### [TASK REQUIREMENTS]
Lines in the listing below that include the word "Lorenz" need to be copied.

### [DATA]

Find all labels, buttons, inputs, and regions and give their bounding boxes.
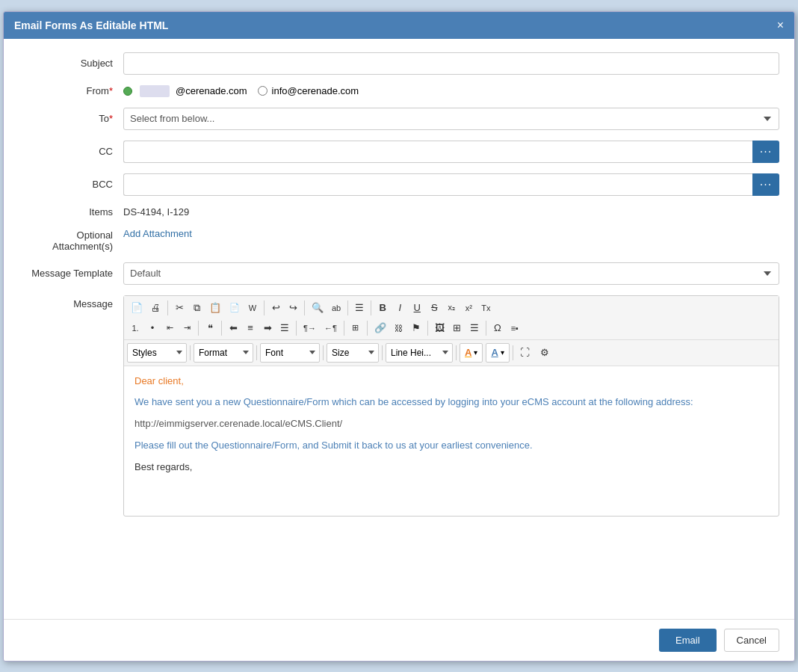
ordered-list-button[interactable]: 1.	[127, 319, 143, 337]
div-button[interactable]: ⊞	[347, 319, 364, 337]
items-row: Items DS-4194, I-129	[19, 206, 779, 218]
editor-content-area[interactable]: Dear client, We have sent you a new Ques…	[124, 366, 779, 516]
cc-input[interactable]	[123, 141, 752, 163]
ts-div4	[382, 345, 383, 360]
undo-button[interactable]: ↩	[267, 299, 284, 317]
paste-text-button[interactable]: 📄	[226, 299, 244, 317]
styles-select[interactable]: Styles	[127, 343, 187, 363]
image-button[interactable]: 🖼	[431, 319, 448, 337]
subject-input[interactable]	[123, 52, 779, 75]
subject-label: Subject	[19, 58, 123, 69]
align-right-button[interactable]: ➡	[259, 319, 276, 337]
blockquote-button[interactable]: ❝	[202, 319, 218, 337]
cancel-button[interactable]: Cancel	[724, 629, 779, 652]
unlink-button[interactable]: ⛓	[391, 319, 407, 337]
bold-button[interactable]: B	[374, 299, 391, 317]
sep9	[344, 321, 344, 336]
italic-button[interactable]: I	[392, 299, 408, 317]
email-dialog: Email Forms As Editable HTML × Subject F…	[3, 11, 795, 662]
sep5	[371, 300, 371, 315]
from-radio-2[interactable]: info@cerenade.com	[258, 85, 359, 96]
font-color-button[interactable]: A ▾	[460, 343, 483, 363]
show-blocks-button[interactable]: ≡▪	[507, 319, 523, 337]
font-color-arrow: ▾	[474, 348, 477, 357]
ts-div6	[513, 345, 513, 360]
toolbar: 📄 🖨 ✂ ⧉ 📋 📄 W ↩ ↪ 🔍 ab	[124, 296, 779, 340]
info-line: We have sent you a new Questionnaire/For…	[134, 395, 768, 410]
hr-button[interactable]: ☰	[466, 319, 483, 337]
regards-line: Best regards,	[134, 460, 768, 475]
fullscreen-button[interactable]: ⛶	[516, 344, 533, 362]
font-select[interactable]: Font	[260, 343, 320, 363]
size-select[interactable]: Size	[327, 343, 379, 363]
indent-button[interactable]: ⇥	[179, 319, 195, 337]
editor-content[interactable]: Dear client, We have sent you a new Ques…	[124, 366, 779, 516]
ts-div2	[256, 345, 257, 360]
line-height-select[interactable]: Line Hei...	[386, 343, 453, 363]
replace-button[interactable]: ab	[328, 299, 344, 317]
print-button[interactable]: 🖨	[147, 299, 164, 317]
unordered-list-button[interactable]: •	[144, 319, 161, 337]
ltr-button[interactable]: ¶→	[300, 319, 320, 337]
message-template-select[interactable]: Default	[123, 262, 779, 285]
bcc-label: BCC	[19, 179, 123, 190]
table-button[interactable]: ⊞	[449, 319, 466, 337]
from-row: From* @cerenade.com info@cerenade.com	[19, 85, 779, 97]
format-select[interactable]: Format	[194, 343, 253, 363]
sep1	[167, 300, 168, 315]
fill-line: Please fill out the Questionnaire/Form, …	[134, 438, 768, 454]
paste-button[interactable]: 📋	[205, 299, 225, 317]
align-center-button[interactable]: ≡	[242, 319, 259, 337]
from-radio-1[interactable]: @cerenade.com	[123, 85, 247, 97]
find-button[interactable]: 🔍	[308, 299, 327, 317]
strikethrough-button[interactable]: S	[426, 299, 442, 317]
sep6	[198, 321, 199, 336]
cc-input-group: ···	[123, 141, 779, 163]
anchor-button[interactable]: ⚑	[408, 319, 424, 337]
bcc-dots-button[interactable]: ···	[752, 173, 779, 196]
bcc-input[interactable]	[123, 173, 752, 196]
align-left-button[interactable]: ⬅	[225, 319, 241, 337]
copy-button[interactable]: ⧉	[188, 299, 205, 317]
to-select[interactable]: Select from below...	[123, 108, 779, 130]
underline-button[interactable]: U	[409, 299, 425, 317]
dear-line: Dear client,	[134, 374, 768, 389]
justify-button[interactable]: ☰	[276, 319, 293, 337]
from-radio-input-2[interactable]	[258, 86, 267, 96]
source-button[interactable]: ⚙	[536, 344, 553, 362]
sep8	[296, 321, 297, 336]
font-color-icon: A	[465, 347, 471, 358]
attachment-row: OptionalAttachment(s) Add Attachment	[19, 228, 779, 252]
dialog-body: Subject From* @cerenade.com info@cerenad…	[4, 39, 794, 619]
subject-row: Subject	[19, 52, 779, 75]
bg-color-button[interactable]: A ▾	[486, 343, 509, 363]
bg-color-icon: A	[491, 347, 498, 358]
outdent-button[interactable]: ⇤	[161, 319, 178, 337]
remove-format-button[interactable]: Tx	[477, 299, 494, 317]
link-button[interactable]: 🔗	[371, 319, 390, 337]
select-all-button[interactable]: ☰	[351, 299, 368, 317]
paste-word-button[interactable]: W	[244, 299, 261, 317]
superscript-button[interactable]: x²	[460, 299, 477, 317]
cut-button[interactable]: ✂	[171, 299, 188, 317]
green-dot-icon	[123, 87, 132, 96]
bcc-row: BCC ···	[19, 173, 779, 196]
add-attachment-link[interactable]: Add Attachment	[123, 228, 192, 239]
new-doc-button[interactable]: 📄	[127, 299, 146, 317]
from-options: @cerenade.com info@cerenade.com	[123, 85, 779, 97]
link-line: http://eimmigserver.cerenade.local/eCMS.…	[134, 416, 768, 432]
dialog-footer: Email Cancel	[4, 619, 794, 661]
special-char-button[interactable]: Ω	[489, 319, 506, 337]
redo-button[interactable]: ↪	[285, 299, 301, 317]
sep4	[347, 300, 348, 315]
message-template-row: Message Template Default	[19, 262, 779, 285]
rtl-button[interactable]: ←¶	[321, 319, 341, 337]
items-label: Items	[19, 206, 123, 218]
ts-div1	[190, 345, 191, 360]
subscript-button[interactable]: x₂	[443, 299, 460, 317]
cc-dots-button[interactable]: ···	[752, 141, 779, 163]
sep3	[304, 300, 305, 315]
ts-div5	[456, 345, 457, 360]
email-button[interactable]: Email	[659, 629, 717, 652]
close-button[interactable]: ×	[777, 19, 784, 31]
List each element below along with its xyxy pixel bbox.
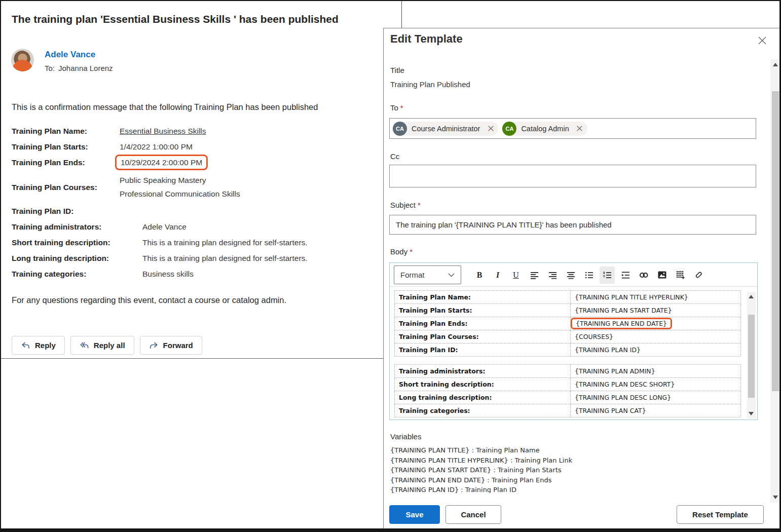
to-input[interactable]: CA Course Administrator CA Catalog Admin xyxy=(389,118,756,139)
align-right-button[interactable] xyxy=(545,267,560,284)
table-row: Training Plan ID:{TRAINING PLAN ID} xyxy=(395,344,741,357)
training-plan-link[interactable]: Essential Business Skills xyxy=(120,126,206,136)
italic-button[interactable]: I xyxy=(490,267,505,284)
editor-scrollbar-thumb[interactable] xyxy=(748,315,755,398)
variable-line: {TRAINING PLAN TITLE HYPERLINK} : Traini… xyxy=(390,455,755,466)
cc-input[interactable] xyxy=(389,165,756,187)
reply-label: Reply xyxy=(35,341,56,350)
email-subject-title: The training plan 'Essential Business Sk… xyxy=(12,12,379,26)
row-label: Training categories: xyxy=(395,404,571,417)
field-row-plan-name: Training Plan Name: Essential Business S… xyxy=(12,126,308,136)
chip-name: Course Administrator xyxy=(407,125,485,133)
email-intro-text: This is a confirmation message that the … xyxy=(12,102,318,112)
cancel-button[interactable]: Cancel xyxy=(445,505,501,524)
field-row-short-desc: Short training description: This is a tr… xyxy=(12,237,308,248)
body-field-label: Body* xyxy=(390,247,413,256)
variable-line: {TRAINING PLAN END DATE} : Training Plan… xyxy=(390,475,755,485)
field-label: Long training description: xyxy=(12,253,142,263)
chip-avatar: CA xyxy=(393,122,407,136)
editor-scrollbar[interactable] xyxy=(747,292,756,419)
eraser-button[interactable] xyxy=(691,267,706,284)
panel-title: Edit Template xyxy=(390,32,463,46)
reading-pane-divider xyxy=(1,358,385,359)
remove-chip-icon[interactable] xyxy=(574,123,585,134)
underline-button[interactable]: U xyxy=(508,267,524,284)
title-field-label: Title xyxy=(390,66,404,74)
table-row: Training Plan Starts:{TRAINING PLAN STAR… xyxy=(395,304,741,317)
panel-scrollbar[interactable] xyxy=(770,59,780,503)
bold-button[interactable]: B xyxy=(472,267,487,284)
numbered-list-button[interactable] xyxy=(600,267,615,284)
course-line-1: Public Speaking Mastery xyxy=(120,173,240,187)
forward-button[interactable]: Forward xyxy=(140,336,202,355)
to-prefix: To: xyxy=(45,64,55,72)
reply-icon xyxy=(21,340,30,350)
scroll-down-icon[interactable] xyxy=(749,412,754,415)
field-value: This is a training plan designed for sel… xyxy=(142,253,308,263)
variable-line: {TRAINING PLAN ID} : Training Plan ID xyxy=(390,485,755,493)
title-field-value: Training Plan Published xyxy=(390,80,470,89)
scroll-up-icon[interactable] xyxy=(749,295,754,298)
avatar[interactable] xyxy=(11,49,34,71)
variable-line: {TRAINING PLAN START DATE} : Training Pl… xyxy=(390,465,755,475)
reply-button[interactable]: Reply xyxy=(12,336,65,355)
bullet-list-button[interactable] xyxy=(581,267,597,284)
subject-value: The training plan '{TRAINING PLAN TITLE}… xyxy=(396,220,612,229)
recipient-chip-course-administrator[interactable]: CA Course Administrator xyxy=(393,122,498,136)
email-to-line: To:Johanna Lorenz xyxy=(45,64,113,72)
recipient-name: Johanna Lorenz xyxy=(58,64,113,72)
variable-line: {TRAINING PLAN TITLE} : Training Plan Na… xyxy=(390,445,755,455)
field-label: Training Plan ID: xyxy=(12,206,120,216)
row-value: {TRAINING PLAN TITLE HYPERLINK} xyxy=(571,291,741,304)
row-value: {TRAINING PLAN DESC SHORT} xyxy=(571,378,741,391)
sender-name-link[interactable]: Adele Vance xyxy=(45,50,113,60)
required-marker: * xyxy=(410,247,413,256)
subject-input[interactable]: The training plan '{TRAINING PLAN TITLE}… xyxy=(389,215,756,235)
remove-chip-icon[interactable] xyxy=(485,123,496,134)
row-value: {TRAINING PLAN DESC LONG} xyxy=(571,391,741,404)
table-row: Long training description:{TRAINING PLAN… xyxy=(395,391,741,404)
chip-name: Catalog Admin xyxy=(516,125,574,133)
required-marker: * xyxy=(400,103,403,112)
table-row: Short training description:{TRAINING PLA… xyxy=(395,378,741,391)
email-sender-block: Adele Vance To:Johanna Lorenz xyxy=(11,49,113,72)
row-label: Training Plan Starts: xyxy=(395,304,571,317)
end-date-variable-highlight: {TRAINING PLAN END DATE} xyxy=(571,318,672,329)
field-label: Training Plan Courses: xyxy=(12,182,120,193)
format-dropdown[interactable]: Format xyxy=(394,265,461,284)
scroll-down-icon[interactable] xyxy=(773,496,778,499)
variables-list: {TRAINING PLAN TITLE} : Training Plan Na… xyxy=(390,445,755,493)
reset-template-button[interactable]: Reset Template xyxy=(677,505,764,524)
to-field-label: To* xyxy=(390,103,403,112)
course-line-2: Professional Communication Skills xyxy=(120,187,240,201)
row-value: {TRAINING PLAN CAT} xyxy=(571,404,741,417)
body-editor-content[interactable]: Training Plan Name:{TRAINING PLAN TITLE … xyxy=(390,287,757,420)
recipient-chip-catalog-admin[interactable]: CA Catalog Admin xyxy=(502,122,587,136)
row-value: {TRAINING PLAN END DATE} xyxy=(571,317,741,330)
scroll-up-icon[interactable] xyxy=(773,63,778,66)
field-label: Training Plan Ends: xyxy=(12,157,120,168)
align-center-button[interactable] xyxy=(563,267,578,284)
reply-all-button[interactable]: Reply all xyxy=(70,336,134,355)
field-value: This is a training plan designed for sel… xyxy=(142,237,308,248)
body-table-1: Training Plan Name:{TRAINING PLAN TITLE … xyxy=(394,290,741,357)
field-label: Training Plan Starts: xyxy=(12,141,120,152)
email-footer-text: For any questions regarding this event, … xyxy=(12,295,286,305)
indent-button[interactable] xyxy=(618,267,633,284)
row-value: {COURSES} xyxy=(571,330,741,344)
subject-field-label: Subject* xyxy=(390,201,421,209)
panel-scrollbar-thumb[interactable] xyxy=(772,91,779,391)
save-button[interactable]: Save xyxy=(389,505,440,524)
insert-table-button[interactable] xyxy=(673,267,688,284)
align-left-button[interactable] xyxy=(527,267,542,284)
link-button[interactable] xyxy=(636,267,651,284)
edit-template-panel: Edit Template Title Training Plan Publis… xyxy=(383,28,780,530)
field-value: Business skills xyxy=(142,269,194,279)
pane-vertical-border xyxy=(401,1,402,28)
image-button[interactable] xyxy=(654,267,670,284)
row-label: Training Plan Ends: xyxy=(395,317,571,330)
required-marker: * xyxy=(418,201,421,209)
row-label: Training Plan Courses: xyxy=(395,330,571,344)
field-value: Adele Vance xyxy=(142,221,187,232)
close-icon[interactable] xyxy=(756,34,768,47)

### [SOLVED EXERCISE]
email-to-line: To:Johanna Lorenz xyxy=(45,64,113,72)
recipient-name: Johanna Lorenz xyxy=(58,64,113,72)
email-sender-block: Adele Vance To:Johanna Lorenz xyxy=(11,49,113,72)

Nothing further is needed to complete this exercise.